Une source du groupe Sonatrach a affirmé à l’agence officielle APS que la compagnie pétrolière «prévoit d’entamer l’exploitation des importants gisements de gaz de schiste de l’Algérie à partir de 2020». Les premières ambitions de Sonatrach prévoient une «capacité de production de 30 milliards de m3 par an comme première phase».

La contestation nourrie par des mouvements associatifs, partis politiques, universitaires ou simples citoyens semble avoir été vaine. Malgré la forte demande de l’ouverture d’un débat autour de la question, Sonatrach est finalement entrée dans la phase opérationnelle de l’exploitation du gaz de schiste. L’entreprise étatique a déjà procédé à des tests dans ce sens. «Les tests réalisés, après fracturation, ont permis de relever que les débits obtenus restent comparables à ceux obtenus sur les gisements shale américains produisant commercialement», a indiqué la même source. Selon l’Agence internationale de l’énergie (AIE), «l’Algérie possède les troisièmes réserves techniquement récupérables au monde des shale gaz, estimées à 700 TCF (trillions de pieds cubes)».
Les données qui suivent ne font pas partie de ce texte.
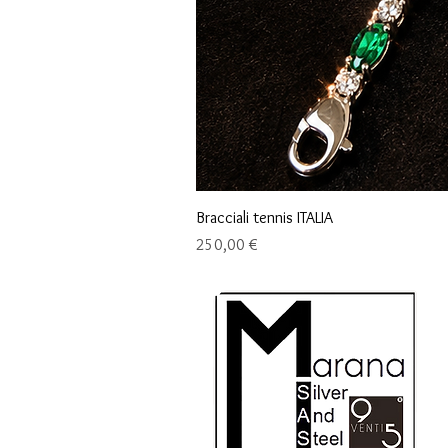
Bracciali tennis ITALIA
Precio
250,00 €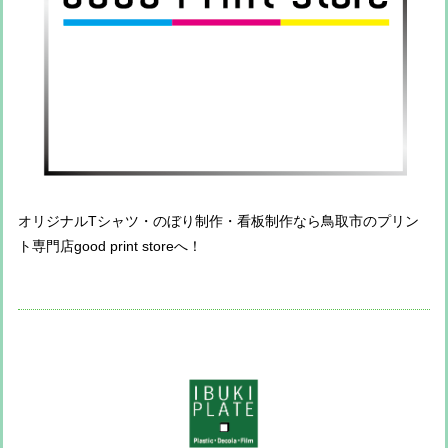
オリジナルTシャツ・のぼり制作・看板制作なら鳥取市のプリン
ト専門店good print storeへ！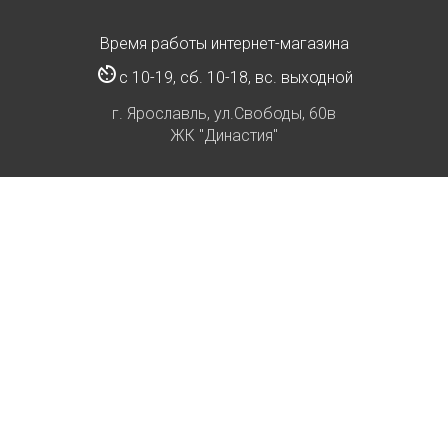
Время работы интернет-магазина
с 10-19, сб. 10-18, вс. выходной
г. Ярославль, ул.Свободы, 60в
ЖК "Династия"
Par ailleurs, selon une étude réalisée par le Département américain de l’énergie (DoE) en collaboration avec la firme américaine Advanced Ressources international, le pays «compte sept importants bassins renfermant le gaz de schiste». Il y a quelques mois, en début de l’année, l’Algérie a autorisé des forages pilotes. Ce qui veut dire que les autorités sont décidées à exploiter le gaz de schiste, malgré les cris de dénonciations.